| Task to carry out |
Look over the entries below. Report how many lines hold the word "Roboticole", and only that.

| Saved data entries |
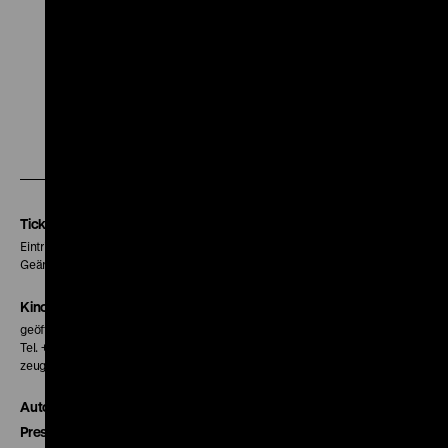
Audiodeskription
Zu
Zu
Zu
unserer
unserer
unserer
Instagram
Facebook
Letterboxd
Seite
Seite
Seite
Tickets
Eintritt 5 €
Geänderte Preise sind im Programm vermerkt.
Kinokasse
geöffnet 30 Minuten vor Beginn der ersten Vorstellung
Tel. + 49 30 20304-770
zeughauskino@dhm.de
Autor*innen
Presse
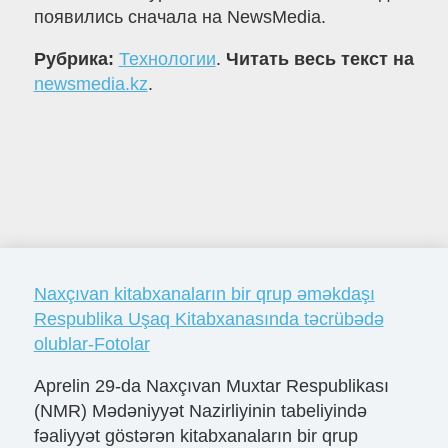
появились сначала на NewsMedia.
Рубрика:
Технологии
.
Читать весь текст на
newsmedia.kz
.
Naxçıvan kitabxanaların bir qrup əməkdaşı
Respublika Uşaq Kitabxanasında təcrübədə
olublar-Fotolar
Aprelin 29-da Naxçıvan Muxtar Respublikası
(NMR) Mədəniyyət Nazirliyinin tabeliyində
fəaliyyət göstərən kitabxanaların bir qrup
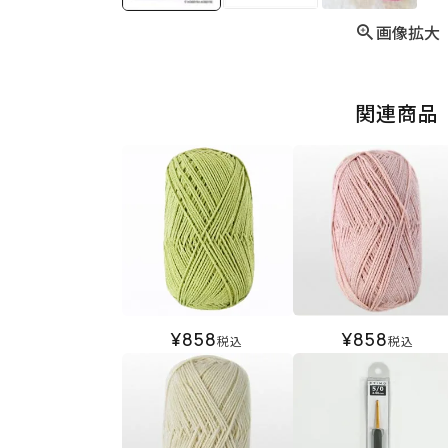
画像拡大
関連商品
¥
858
¥
858
税込
税込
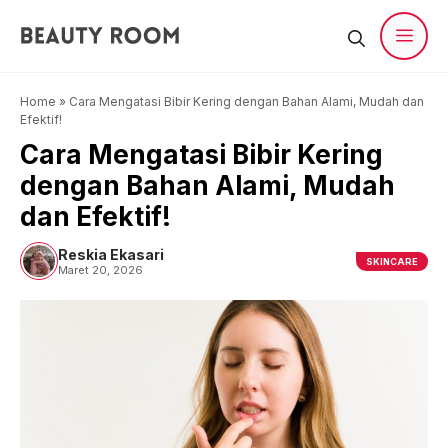
Langsung
ke
isi
Men
Home
»
Cara Mengatasi Bibir Kering dengan Bahan Alami, Mudah dan
Efektif!
Cara Mengatasi Bibir Kering
dengan Bahan Alami, Mudah
dan Efektif!
Reskia Ekasari
SKINCARE
Maret 20, 2026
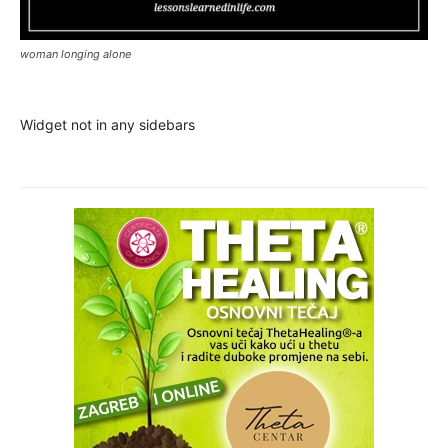
woman longing alone
Widget not in any sidebars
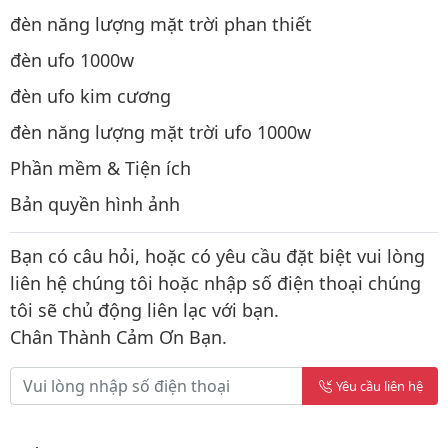
đèn năng lượng mặt trời phan thiết
đèn ufo 1000w
đèn ufo kim cương
đèn năng lượng mặt trời ufo 1000w
Phần mềm & Tiện ích
Bản quyền hình ảnh
Bạn có câu hỏi, hoặc có yêu cầu đặt biệt vui lòng
liên hệ chúng tôi hoặc nhập số điện thoại chúng
tôi sẽ chủ động liên lạc với bạn.
Chân Thành Cảm Ơn Bạn.
Yêu cầu liên hệ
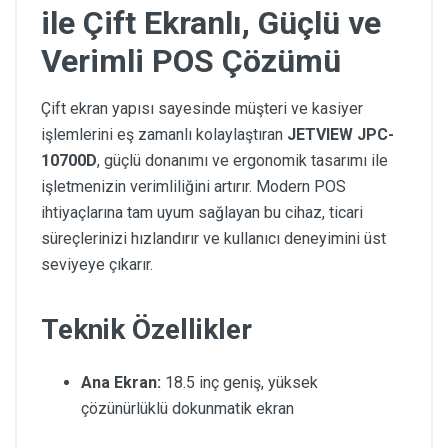
ile Çift Ekranlı, Güçlü ve
Verimli POS Çözümü
Çift ekran yapısı sayesinde müşteri ve kasiyer
işlemlerini eş zamanlı kolaylaştıran
JETVIEW JPC-
10700D
, güçlü donanımı ve ergonomik tasarımı ile
işletmenizin verimliliğini artırır. Modern POS
ihtiyaçlarına tam uyum sağlayan bu cihaz, ticari
süreçlerinizi hızlandırır ve kullanıcı deneyimini üst
seviyeye çıkarır.
Teknik Özellikler
Ana Ekran:
18.5 inç geniş, yüksek
çözünürlüklü dokunmatik ekran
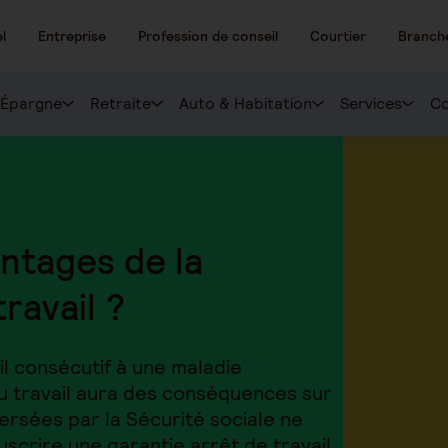
l
Entreprise
Profession de conseil
Courtier
Branch
Épargne
Retraite
Auto & Habitation
Services
Co
antages de la
ravail ?
il consécutif à une maladie
u travail aura des conséquences sur
ersées par la Sécurité sociale ne
uscrire une garantie arrêt de travail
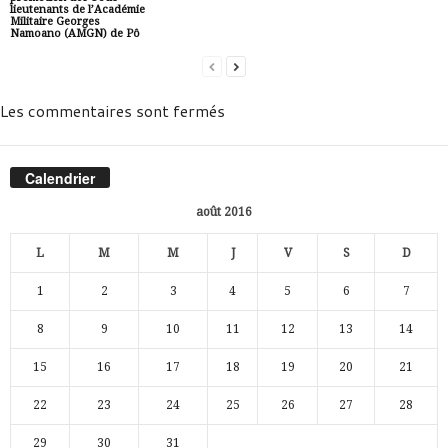
lieutenants de l’Académie
Militaire Georges
Namoano (AMGN) de Pô
Les commentaires sont fermés
Calendrier
août 2016
L
M
M
J
V
S
D
1
2
3
4
5
6
7
8
9
10
11
12
13
14
15
16
17
18
19
20
21
22
23
24
25
26
27
28
29
30
31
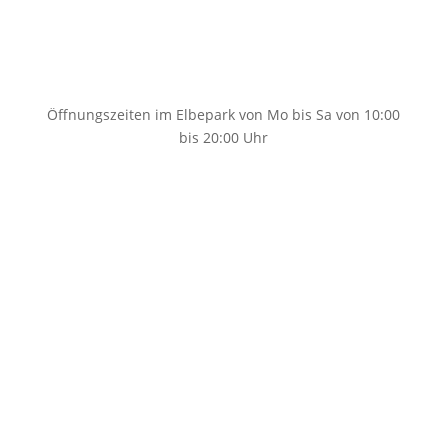
0351 89695861
Öffnungszeiten im Elbepark von Mo bis Sa von 10:00
bis 20:00 Uhr
info@taschenfreund-dresden.de
Home
Taschen
Taschen Damen
Taschen Herren
Schultaschen
Schulanfänger
Schulranzen Anfänger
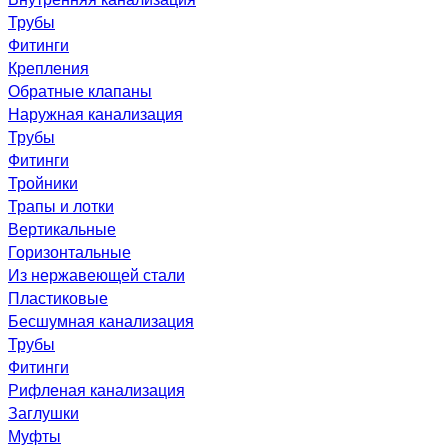
Трубы
Фитинги
Крепления
Обратные клапаны
Наружная канализация
Трубы
Фитинги
Тройники
Трапы и лотки
Вертикальные
Горизонтальные
Из нержавеющей стали
Пластиковые
Бесшумная канализация
Трубы
Фитинги
Рифленая канализация
Заглушки
Муфты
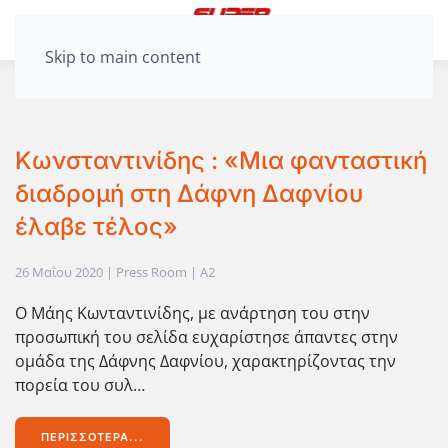
Skip to main content
Κωνσταντινίδης : «Μια φανταστική
διαδρομή στη Δάφνη Δαφνίου
έλαβε τέλος»
26 Μαΐου 2020
| Press Room |
A2
Ο Μάης Κωνταντινίδης, με ανάρτηση του στην
προσωπική του σελίδα ευχαρίστησε άπαντες στην
ομάδα της Δάφνης Δαφνίου, χαρακτηρίζοντας την
πορεία του συλ…
ΠΕΡΙΣΣΌΤΕΡΑ...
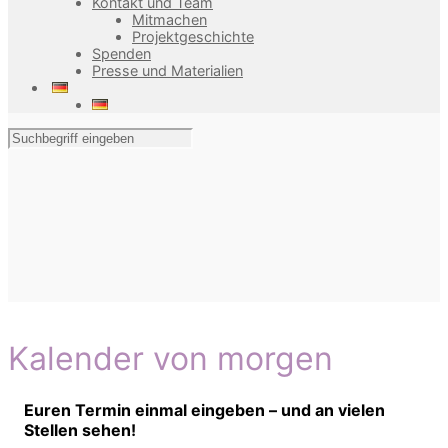
Kontakt und Team
Mitmachen
Projektgeschichte
Spenden
Presse und Materialien
Kalender von morgen
Euren Termin einmal eingeben – und an vielen
Stellen sehen!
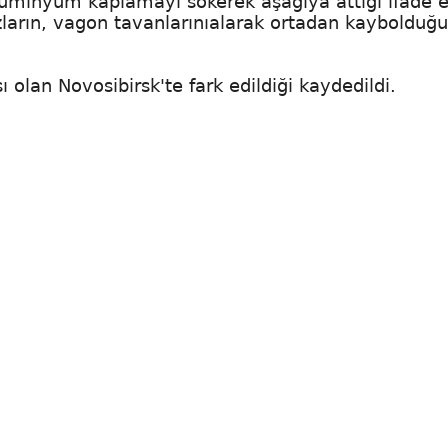
lüminyum kaplamayı sökerek aşağıya attığı ifade ed
zların, vagon tavanlarınıalarak ortadan kaybolduğu
ı olan Novosibirsk'te fark edildiği kaydedildi.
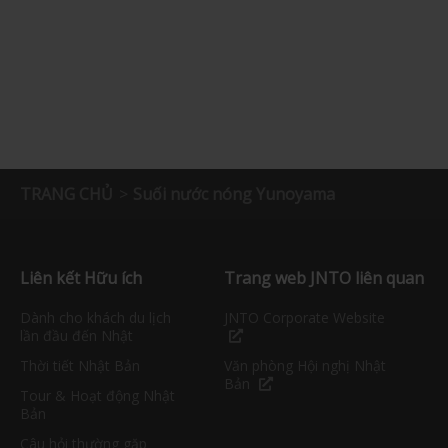
TRANG CHỦ
Suối nước nóng Yunoyama
Liên kết Hữu ích
Trang web JNTO liên quan
Dành cho khách du lịch
JNTO Corporate Website
lần đầu đến Nhật
Thời tiết Nhật Bản
Văn phòng Hội nghị Nhật
Bản
Tour & Hoạt động Nhật
Bản
Câu hỏi thường gặp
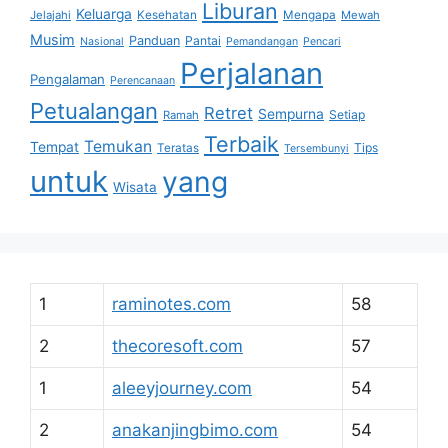
Liburan
Keluarga
Jelajahi
Kesehatan
Mengapa
Mewah
Musim
Panduan
Pantai
Nasional
Pemandangan
Pencari
Perjalanan
Pengalaman
Perencanaan
Petualangan
Retret
Sempurna
Setiap
Ramah
Terbaik
Temukan
Tempat
Tips
Teratas
Tersembunyi
untuk
yang
Wisata
1
raminotes.com
58
2
thecoresoft.com
57
1
aleeyjourney.com
54
2
anakanjingbimo.com
54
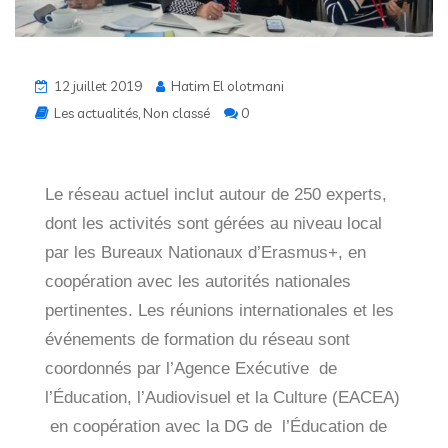
12 juillet 2019
Hatim El olotmani
Les actualités
,
Non classé
0
Le réseau actuel inclut autour de 250 experts,
dont les activités sont gérées au niveau local
par les Bureaux Nationaux d’Erasmus+, en
coopération avec les autorités nationales
pertinentes. Les réunions internationales et les
événements de formation du réseau sont
coordonnés par l’Agence Exécutive de
l’Éducation, l’Audiovisuel et la Culture (EACEA)
en coopération avec la DG de l’Éducation de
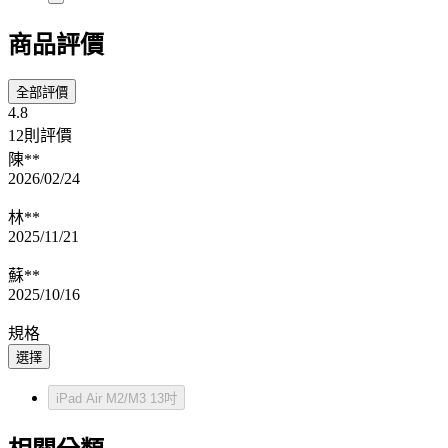
商品評價
全部評價
4.8
12則評價
陳**
2026/02/24
林**
2025/11/21
蘇**
2025/10/16
規格
選擇
iPad Air M2/M3 13吋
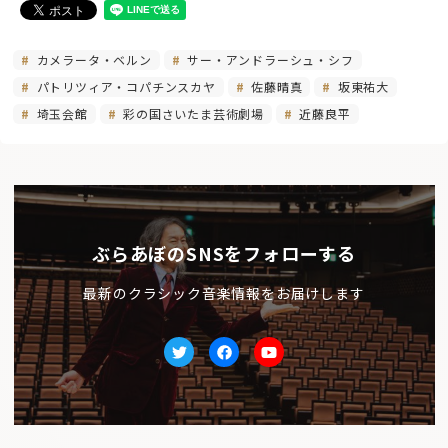
カメラータ・ベルン
サー・アンドラーシュ・シフ
パトリツィア・コパチンスカヤ
佐藤晴真
坂東祐大
埼玉会館
彩の国さいたま芸術劇場
近藤良平
ぶらあぼのSNSをフォローする
最新のクラシック音楽情報をお届けします
Twitter
facebook
Youtube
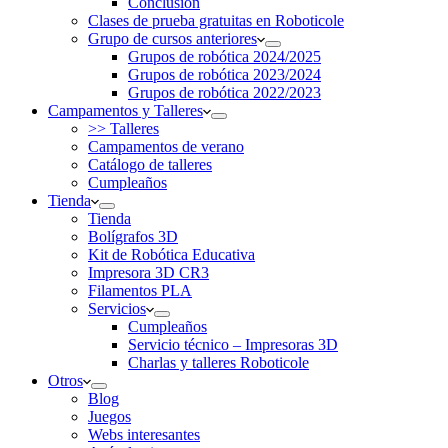
Conclusión
Clases de prueba gratuitas en Roboticole
Grupo de cursos anteriores
Grupos de robótica 2024/2025
Grupos de robótica 2023/2024
Grupos de robótica 2022/2023
Campamentos y Talleres
>> Talleres
Campamentos de verano
Catálogo de talleres
Cumpleaños
Tienda
Tienda
Bolígrafos 3D
Kit de Robótica Educativa
Impresora 3D CR3
Filamentos PLA
Servicios
Cumpleaños
Servicio técnico – Impresoras 3D
Charlas y talleres Roboticole
Otros
Blog
Juegos
Webs interesantes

| Exercise solution |
2